**Information given**:
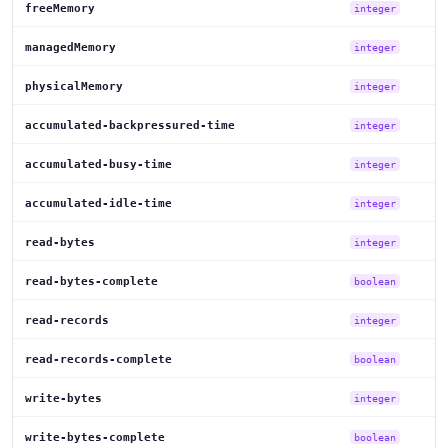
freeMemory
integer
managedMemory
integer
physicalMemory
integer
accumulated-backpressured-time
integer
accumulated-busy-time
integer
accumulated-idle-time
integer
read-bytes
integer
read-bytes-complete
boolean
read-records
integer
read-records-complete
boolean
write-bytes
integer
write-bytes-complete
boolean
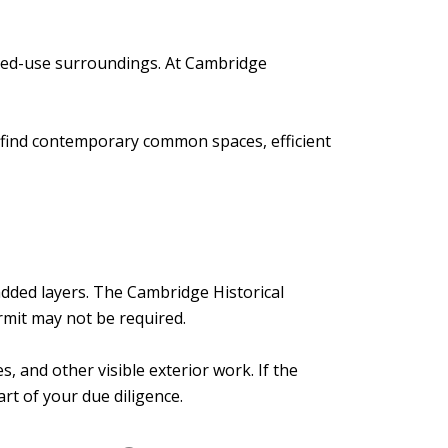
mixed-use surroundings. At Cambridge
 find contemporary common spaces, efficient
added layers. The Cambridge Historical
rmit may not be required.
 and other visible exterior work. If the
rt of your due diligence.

**Exercise details**: Extract every line from the records above that contains the word "complete".

**Solution to the problem**:
read-bytes-complete
read-records-complete
write-bytes-complete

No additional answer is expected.